Don’t Deplete Your Estate Plan. Use Life Insurance to Preserve Its True Value

You work a lifetime to build an estate that you expect, upon your death, will be distributed to your heirs as you have planned. Unfortunately, federal estate taxes, settlement costs, administration fees and other expenses associated with your death may deplete your assets and put your estate in jeopardy.

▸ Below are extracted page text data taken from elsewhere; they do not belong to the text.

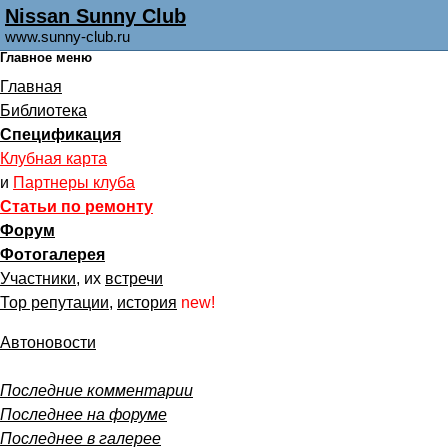
Nissan Sunny Club
www.sunny-club.ru
Главное меню
Главная
Библиотека
Спецификация
Клубная карта
и
Партнеры клуба
Статьи по ремонту
Форум
Фотогалерея
Участники
, их
встречи
Тор репутации
,
история
new!
Автоновости
Последние комментарии
Последнее на форуме
Последнее в галерее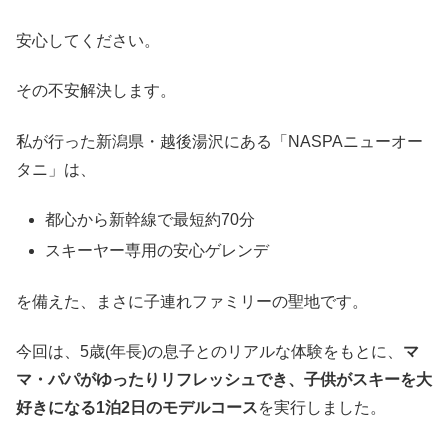
安心してください。
その不安解決します。
私が行った新潟県・越後湯沢にある「NASPAニューオー
タニ」は、
都心から新幹線で最短約70分
スキーヤー専用の安心ゲレンデ
を備えた、まさに子連れファミリーの聖地です。
今回は、5歳(年長)の息子とのリアルな体験をもとに、
マ
マ・パパがゆったりリフレッシュでき、子供がスキーを大
好きになる1泊2日のモデルコース
を実行しました。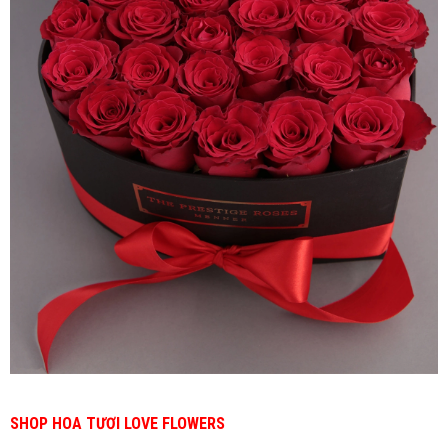
SHOP HOA TƯƠI LOVE FLOWERS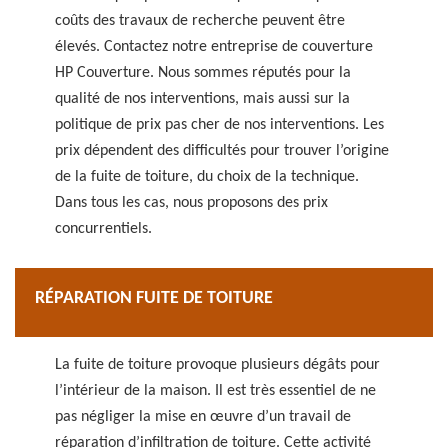
coûts des travaux de recherche peuvent être
élevés. Contactez notre entreprise de couverture
HP Couverture. Nous sommes réputés pour la
qualité de nos interventions, mais aussi sur la
politique de prix pas cher de nos interventions. Les
prix dépendent des difficultés pour trouver l’origine
de la fuite de toiture, du choix de la technique.
Dans tous les cas, nous proposons des prix
concurrentiels.
RÉPARATION FUITE DE TOITURE
La fuite de toiture provoque plusieurs dégâts pour
l’intérieur de la maison. Il est très essentiel de ne
pas négliger la mise en œuvre d’un travail de
réparation d’infiltration de toiture. Cette activité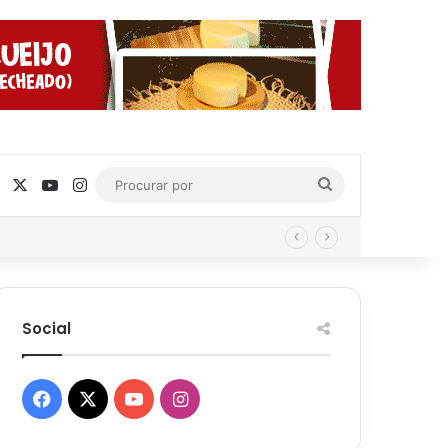
Facebook
X
YouTube
Instagram
Procurar
por
Social
Facebook
X
YouTube
Instagram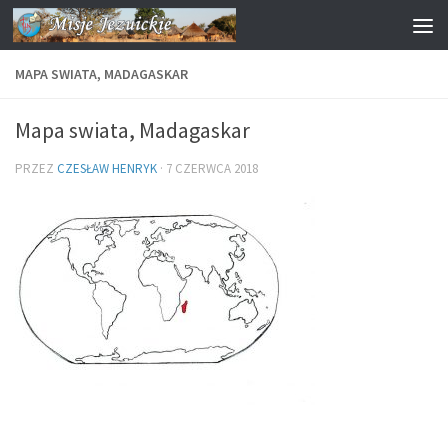
Przejdź do treści
MAPA SWIATA, MADAGASKAR
Mapa swiata, Madagaskar
PRZEZ
CZESŁAW HENRYK
·
7 CZERWCA 2018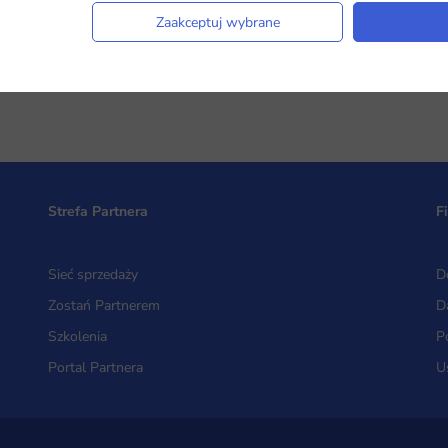
Zaakceptuj wybrane
Strefa Partnera
F
Sieć sprzedaży
D
Zostań Partnerem
D
Szkolenia
P
Portal Partnera
U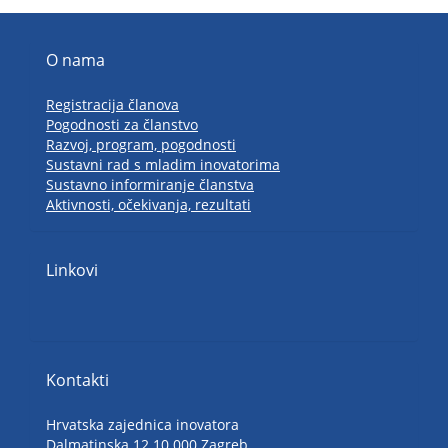
O nama
Registracija članova
Pogodnosti za članstvo
Razvoj, program, pogodnosti
Sustavni rad s mladim inovatorima
Sustavno informiranje članstva
Aktivnosti, očekivanja, rezultati
Linkovi
Kontakti
Hrvatska zajednica inovatora
Dalmatinska 12 10 000 Zagreb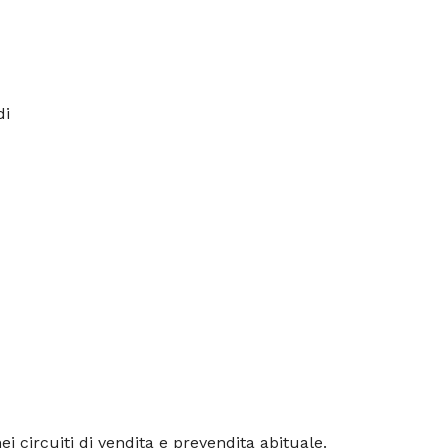
di
nei circuiti di vendita e prevendita abituale.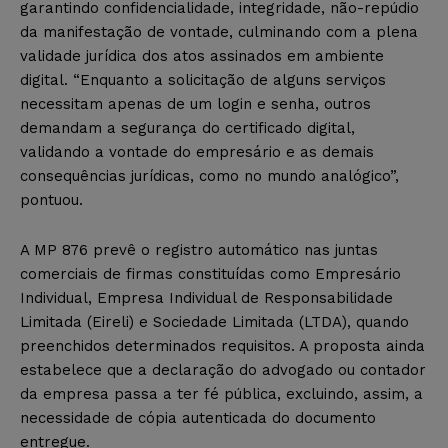
garantindo confidencialidade, integridade, não-repúdio
da manifestação de vontade, culminando com a plena
validade jurídica dos atos assinados em ambiente
digital. “Enquanto a solicitação de alguns serviços
necessitam apenas de um login e senha, outros
demandam a segurança do certificado digital,
validando a vontade do empresário e as demais
consequências jurídicas, como no mundo analógico”,
pontuou.
A MP 876 prevê o registro automático nas juntas
comerciais de firmas constituídas como Empresário
Individual, Empresa Individual de Responsabilidade
Limitada (Eireli) e Sociedade Limitada (LTDA), quando
preenchidos determinados requisitos. A proposta ainda
estabelece que a declaração do advogado ou contador
da empresa passa a ter fé pública, excluindo, assim, a
necessidade de cópia autenticada do documento
entregue.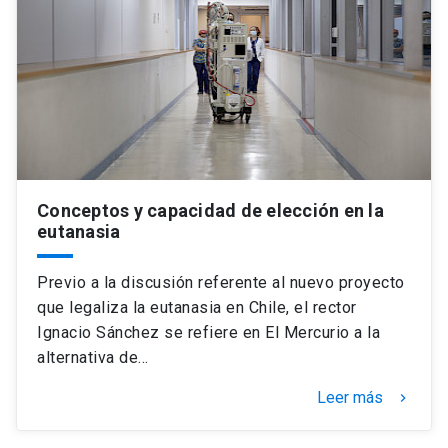
Conceptos y capacidad de elección en la
eutanasia
Previo a la discusión referente al nuevo proyecto
que legaliza la eutanasia en Chile, el rector
Ignacio Sánchez se refiere en El Mercurio a la
alternativa de…
Leer más
keyboard_arrow_right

Life Insurance is Key to Preserving Estate Assets
“Life insurance can provide many benefits in estate planning,“ says Joshua Klein, Director of the Life Insurance Division of The NIA Group and Kornreich-NIA. “With the proper life insurance policy in place, surviving family members can prevent liquidation of their assets to pay for hefty estate taxes, which are due within nine months of an insured’s death.”

How It Works
Life insurance policies include a death benefit that is payable immediately to families. The death benefit can be used to pay off an insured’s outstanding debts, burial and administration expenses and other settlement fees. It is especially useful because investments, such as securities and real estate, are not readily available, and the hasty sale of such assets could deplete an estate even more than the actual amount of cash needed. In addition, estates are often composed of nonliquid property, such as fine jewelry, artwork, and other sentimental valuables, that families may not want to sell in order to pay off expenses. The death benefit can help prevent this outcome.

“Life insurance helps families solve many critical issues associated with estate planning and can help ease fears before and after an insured’s death,” says Klein. “A NIA specialist can help individuals determine which planning techniques are most appropriate to preserve and enhance the value of their estate.”